Als het contact herstelt bewoont zijn broer inmiddels het ouderlijk huis en bekleedt het ambt van burgemeester. Met lede ogen ziet Morikawa-san hoe de natuurlijke erfenis van zijn vader, de bossen, er ondertussen bij staat en besluit er iets aan te doen. Maar ook die natuurliefde wordt door zijn gezag dragende broertje maar lauw ontvangen. Ondanks deze scepsis zet hij door. Stapje voor stapje krijgt het bosonderhoud vorm en uiteindelijk weet hij zelfs de burgemeester voor zijn project te winnen. Forest River, is een vertaling van Morikawa1, de familienaam. Bos èn ouderlijk huis worden – letterlijk en figuurlijk – door een snel stromend riviertje met elkaar verbonden.

Na WO II vindt in heel Japan massaal herbebossing van kale hellingen plaats ten behoeve van de houtproductie. Dicht op elkaar geplant schieten zo overal productiebossen uit de grond van één, hooguit twee soorten naaldbomen: sugi en hinoki.
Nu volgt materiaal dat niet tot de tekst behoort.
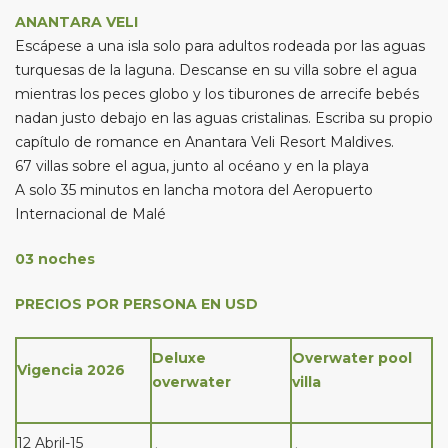
ANANTARA VELI
Escápese a una isla solo para adultos rodeada por las aguas
turquesas de la laguna. Descanse en su villa sobre el agua
mientras los peces globo y los tiburones de arrecife bebés
nadan justo debajo en las aguas cristalinas. Escriba su propio
capítulo de romance en Anantara Veli Resort Maldives.
67 villas sobre el agua, junto al océano y en la playa
A solo 35 minutos en lancha motora del Aeropuerto
Internacional de Malé
03 noches
PRECIOS POR PERSONA EN USD
Deluxe
Overwater pool
Vigencia 2026
overwater
villa
12 Abril-15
Snelgroeiende kaarsrechte stammen, prima voor de bouw. Bosbouwer is dan nog een zwaar, maar gerespecteerd beroep en bosbouw een bloeiende bedrijfstak. De cyclus van beplanting, onderhoud en rooien houdt de bossen relatief gezond, ondanks de monocultuur. Het ecosysteem is wel armer dan van een gemengd bos, maar gaat niet verloren. Wilde dieren vinden er nog steeds voedsel, de grond houdt water vast en spoelt niet van de hellingen. In de jaren ’90 komt de klad erin. Japan haalt goedkoop hout uit Canada, de inlandse houthandel stort in. Bevolkingskrimp op het platteland en een groeiende minachting voor lichamelijk en ‘vies’ werk, doen daar een schepje bovenop. Er wordt niet meer naar de bossen omgekeken. Te dicht op elkaar geplant beconcurreren bomen elkaar sindsdien op groeiruimte en zonlicht. Gevolg: bossen zijn verworden tot een unheimisch duister oord waarin ijle, kale stammetjes ergens in de hoogte een onzichtbaar ‘dak’ dragen. Geen onderbegroeiing meer. Door zo’n bos zie je de bomen niet meer en vice versa.

Morikawa-san heeft dus een missie: met weinig of geen geld de bossen zien te redden, niet alleen nu en die van de familie, maar ook in de toekomst en elders. Vandaar de combinatie van ouders met kinderen. 

Tijdens zijn bezoek aan ons – enkele weken geleden – toont hij foto’s van zijn project uit de afgelopen 8 jaren. We zien hoe kinderen samen met (hun) ouders helpen bij het uitdunnen van verdicht bos. Op een verrassend slimme, oeroude methode. Bomen, die eruit moeten worden ter plekke zo ver mogelijk van hun bast ontdaan waarna de stam uitdroogt en de boom sterft. Pas dan wordt hij omgezaagd. Het waterverlies brengt het gewicht enorme omlaag, zodat de afgezaagde stam met mankracht versleept kan worden. Koppie, koppie.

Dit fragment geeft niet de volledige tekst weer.